New York city's has 7.9million people in 1978 had a daily per Capita consumption of 656 liter's of water.How many metric tonnes (103) of sodium fluoride (45% fluorine by weight) would be required per year to give this water a fluorine per million parts water? The density of water is 1.000g/cm^3,or 1.000kg/l.

To calculate the amount of sodium fluoride required to give the water a fluorine concentration per million parts water (ppm), we need to consider the daily per capita consumption of water and the population of New York City.

Step 1: Calculate the total water consumption per day in liters:
Total Water Consumption = Daily per Capita Consumption * Population
Total Water Consumption = 656 liters/person/day * 7.9 million people

Step 2: Calculate the total water consumption per year in liters:
Total Water Consumption per Year = Total Water Consumption * 365 days

Step 3: Convert water consumption to kilograms:
Total Water Consumption (kg) = Total Water Consumption (liters) * Density of Water
Total Water Consumption (kg) = Total Water Consumption (liters) * 1.000 kg/l

Step 4: Calculate the amount of fluorine required in metric tonnes:
Fluorine (kg) = Total Water Consumption (kg) * Fluorine concentration (ppm) / 1,000,000
Fluorine (kg) = Total Water Consumption (kg) * 1 ppm / 1,000,000

Step 5: Convert fluorine to metric tonnes:
Fluorine (metric tonnes) = Fluorine (kg) / 1000

Now we can calculate the amount of sodium fluoride needed:

Step 6: Calculate the required amount of sodium fluoride (in metric tonnes) at 45% fluorine by weight:
Sodium Fluoride (metric tonnes) = Fluorine (metric tonnes) / (Fluorine content in sodium fluoride)

Since sodium fluoride is 45% fluorine by weight, we need to account for the difference when calculating the required amount of sodium fluoride:
Sodium Fluoride (metric tonnes) = Fluorine (metric tonnes) / (0.45)

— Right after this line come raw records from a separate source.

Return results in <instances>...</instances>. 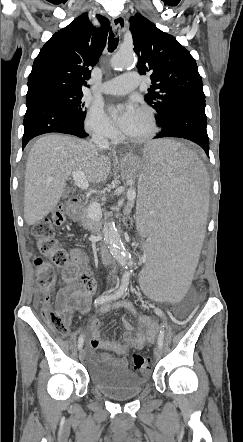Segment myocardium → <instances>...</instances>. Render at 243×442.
<instances>
[{
    "instance_id": "obj_1",
    "label": "myocardium",
    "mask_w": 243,
    "mask_h": 442,
    "mask_svg": "<svg viewBox=\"0 0 243 442\" xmlns=\"http://www.w3.org/2000/svg\"><path fill=\"white\" fill-rule=\"evenodd\" d=\"M140 110L145 112L149 116L151 129H150L149 133H147L146 135L141 136V137L133 138V137H128V136L124 135L123 139L126 142H129L132 144H142V143H145V142L151 140L158 132V121H157L155 111L149 106H143V107H141Z\"/></svg>"
}]
</instances>
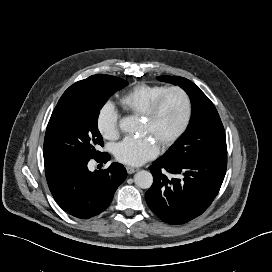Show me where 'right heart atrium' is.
<instances>
[{"instance_id":"1","label":"right heart atrium","mask_w":272,"mask_h":272,"mask_svg":"<svg viewBox=\"0 0 272 272\" xmlns=\"http://www.w3.org/2000/svg\"><path fill=\"white\" fill-rule=\"evenodd\" d=\"M119 114L110 101L104 102L96 115V128L99 134L107 140H114L119 135Z\"/></svg>"}]
</instances>
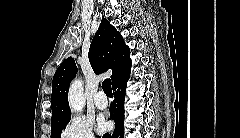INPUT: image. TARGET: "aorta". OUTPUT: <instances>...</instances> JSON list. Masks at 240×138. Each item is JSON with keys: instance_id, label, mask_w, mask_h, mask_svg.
<instances>
[{"instance_id": "1", "label": "aorta", "mask_w": 240, "mask_h": 138, "mask_svg": "<svg viewBox=\"0 0 240 138\" xmlns=\"http://www.w3.org/2000/svg\"><path fill=\"white\" fill-rule=\"evenodd\" d=\"M69 104L73 112H82L85 106V97L83 93V83L76 79L72 82L69 89Z\"/></svg>"}]
</instances>
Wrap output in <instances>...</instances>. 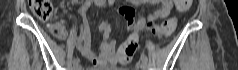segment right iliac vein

Note: Make sure to multiply the population number by 1,000,000 since it is given in millions.

Let's calculate:

Total Water Consumption = 656 liters/person/day * 7.9 million people
Total Water Consumption = 5,182,400,000 liters/day

Total Water Consumption per Year = 5,182,400,000 liters/day * 365 days
Total Water Consumption per Year = 1,890,016,000,000 liters/year

Total Water Consumption (kg) = 1,890,016,000,000 liters/year * 1.000 kg/l
Total Water Consumption (kg) = 1,890,016,000,000 kg/year

Fluorine (kg) = 1,890,016,000,000 kg/year * 1 ppm / 1,000,000
Fluorine (kg) = 1,890,016 kg/year

Fluorine (metric tonnes) = 1,890,016 kg/year / 1000
Fluorine (metric tonnes) = 1890.016 metric tonnes/year

Sodium Fluoride (metric tonnes) = 1890.016 metric tonnes/year / 0.45
Sodium Fluoride (metric tonnes) ≈ 4,200.04 metric tonnes/year

Therefore, approximately 4,200.04 metric tonnes of sodium fluoride would be required per year to give the water a fluorine concentration per million parts water.